En pratique, cette solution présente vite des limites dès que les volumes augmentent ou que les documents contiennent des données sensibles : temps passé, absence de preuve indépendante, gestion du broyat et recyclage pas toujours garanti.
Pour quelques dossiers, un broyeur peut dépanner. Pour une opération plus importante, une destruction professionnelle est souvent plus simple, plus sûre et plus facile à justifier.
Peut-on demander un constat d’huissier lors d’une destruction d’archives ?
Oui, même si cette pratique reste assez rare. Aujourd’hui, on parle plutôt de commissaire de justice, mais le mot “huissier” reste encore courant.
Un constat peut être utile dans des situations très sensibles : litige, procédure judiciaire, destruction de dossiers stratégiques, exigence contractuelle spécifique ou demande d’un donneur d’ordre.
Le commissaire de justice ne remplace pas le prestataire de destruction. Il apporte une preuve complémentaire du bon déroulement de l’opération.
Existe-t-il en entreprise des archives non confidentielles ?
Certaines archives peuvent ne pas présenter d’enjeu particulier de confidentialité : anciennes brochures commerciales, catalogues, journaux, magazines, revues, documentations techniques sans données sensibles ou supports de communication largement diffusés.
Mais dans la pratique, les lots d’archives sont rarement parfaitement homogènes. Une même boîte peut contenir des brochures, des contrats, des notes internes ou des documents RH.
C’est pourquoi, en cas de doute, beaucoup d’entreprises choisissent de traiter tout le lot dans une filière de destruction de documents confidentiels. C’est plus simple pour les équipes et plus sécurisant pour l’entreprise.
Le broyage est-il indispensable pour détruire des archives confidentielles ?
Pas nécessairement.
L'objectif d'une destruction d'archives est avant tout de rendre les informations contenues dans les documents définitivement inexploitables.
Or le recyclage du papier est lui-même un processus industriel qui conduit à la destruction de la feuille de papier et des informations qu'elle contient. Une fois les documents intégrés dans le processus de recyclage, ils ne sont plus lisibles ni reconstituables.
La vraie question est donc moins de savoir si le papier sera détruit que de savoir à quel moment et avec quel niveau de garantie l'entreprise souhaite sécuriser ses informations.
Le broyage apporte en effet une garantie supplémentaire : il rend les documents illisibles avant leur entrée dans le processus de recyclage.

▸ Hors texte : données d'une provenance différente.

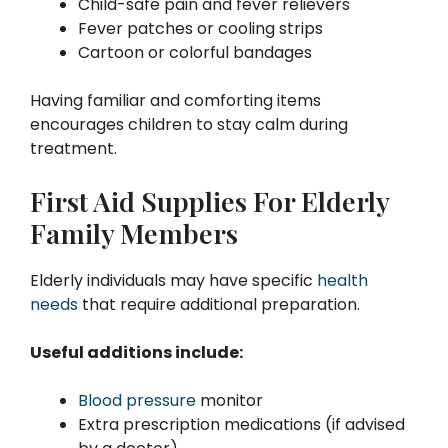
Child-safe pain and fever relievers
Fever patches or cooling strips
Cartoon or colorful bandages
Having familiar and comforting items
encourages children to stay calm during
treatment.
First Aid Supplies For Elderly
Family Members
Elderly individuals may have specific
health
needs
that require additional preparation.
Useful additions include:
Blood pressure
monitor
Extra prescription medications (if advised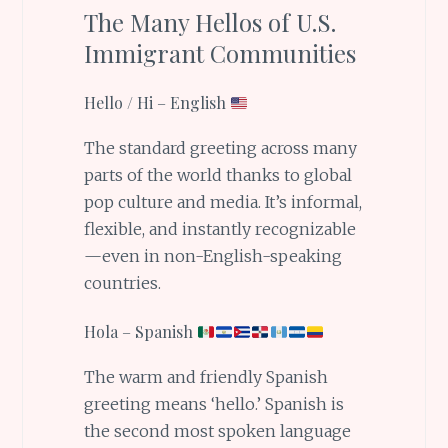
The Many Hellos of U.S.
Immigrant Communities
Hello / Hi – English
The standard greeting across many
parts of the world thanks to global
pop culture and media. It’s informal,
flexible, and instantly recognizable
—even in non-English-speaking
countries.
Hola – Spanish
The warm and friendly Spanish
greeting means ‘hello.’ Spanish is
the second most spoken language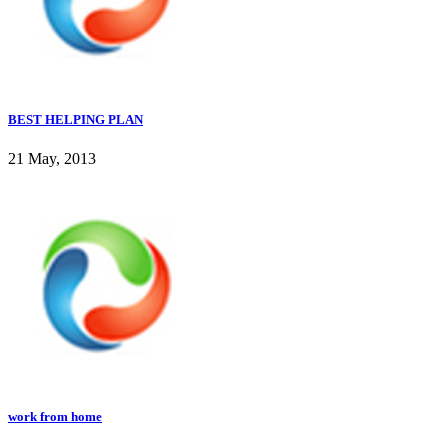
BEST HELPING PLAN
21 May, 2013
work from home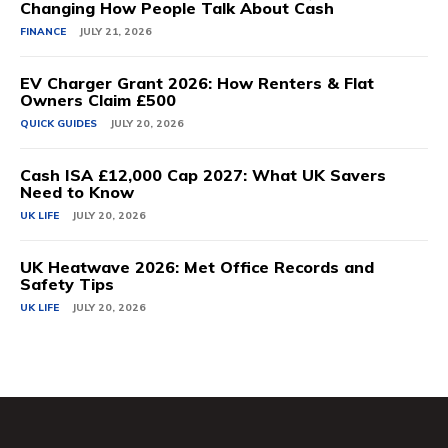
Changing How People Talk About Cash
FINANCE
JULY 21, 2026
EV Charger Grant 2026: How Renters & Flat
Owners Claim £500
QUICK GUIDES
JULY 20, 2026
Cash ISA £12,000 Cap 2027: What UK Savers
Need to Know
UK LIFE
JULY 20, 2026
UK Heatwave 2026: Met Office Records and
Safety Tips
UK LIFE
JULY 20, 2026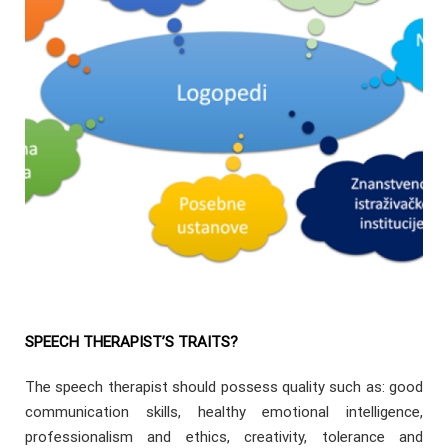
SPEECH THERAPIST’S TRAITS?
The speech therapist should possess quality such as: good
communication skills, healthy emotional intelligence,
professionalism and ethics, creativity, tolerance and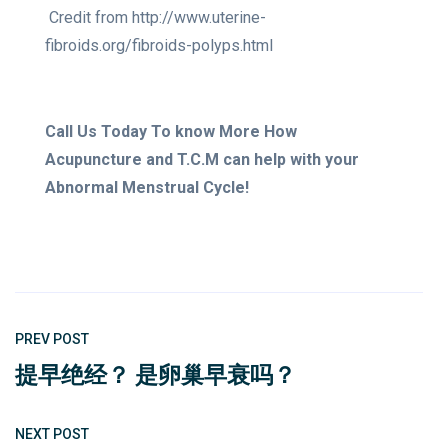
Credit from http://www.uterine-
fibroids.org/fibroids-polyps.html
Call Us Today To know More How
Acupuncture and T.C.M can help with your
Abnormal Menstrual Cycle!
PREV POST
提早绝经？ 是卵巢早衰吗？
NEXT POST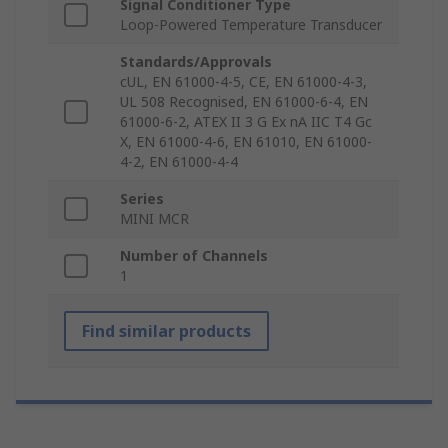
Signal Conditioner Type
Loop-Powered Temperature Transducer
Standards/Approvals
cUL, EN 61000-4-5, CE, EN 61000-4-3,
UL 508 Recognised, EN 61000-6-4, EN
61000-6-2, ATEX II 3 G Ex nA IIC T4 Gc
X, EN 61000-4-6, EN 61010, EN 61000-
4-2, EN 61000-4-4
Series
MINI MCR
Number of Channels
1
Find similar products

Cette étape peut être particulièrement pertinente lorsque les archives contiennent des données sensibles, lorsqu'un donneur d'ordre l'exige ou lorsqu'un niveau élevé de confidentialité est attendu.
Il n'existe donc pas une réponse unique valable pour toutes les situations.
Pour quelques documents peu sensibles, certaines entreprises considèrent que le recyclage dans une filière sécurisée apporte un niveau de protection suffisant. D'autres préfèrent recourir systématiquement à un broyage préalable, notamment pour les dossiers RH, les contrats, les données clients ou les informations stratégiques.
L'important est d'adapter le niveau de destruction aux enjeux réels de l'organisation, à la sensibilité des informations et aux exigences éventuelles des clients, auditeurs ou donneurs d'ordre.
Quel niveau de broyage faut-il exiger ?
Il n'existe pas un niveau de broyage unique adapté à toutes les situations.
Le niveau attendu dépend avant tout de la nature des informations contenues dans les archives et du niveau de confidentialité recherché par l'entreprise.
Des dossiers RH, des données clients, des contrats, des documents financiers ou des informations stratégiques ne présentent pas tous les mêmes enjeux. De la même manière, certaines organisations sont soumises à des exigences particulières de leurs clients, de leur secteur d'activité ou de leur politique interne de sécurité.
C'est pour répondre à ces différents besoins que la norme DIN 66399 définit plusieurs niveaux de destruction.
Comme pour la question du broyage préalable, il appartient donc à chaque entreprise d'évaluer le niveau de protection le plus adapté à son contexte.
L'objectif n'est pas systématiquement d'obtenir le broyage le plus fin possible, mais de choisir un niveau cohérent avec la sensibilité réelle des informations traitées et les exigences de l'organisation.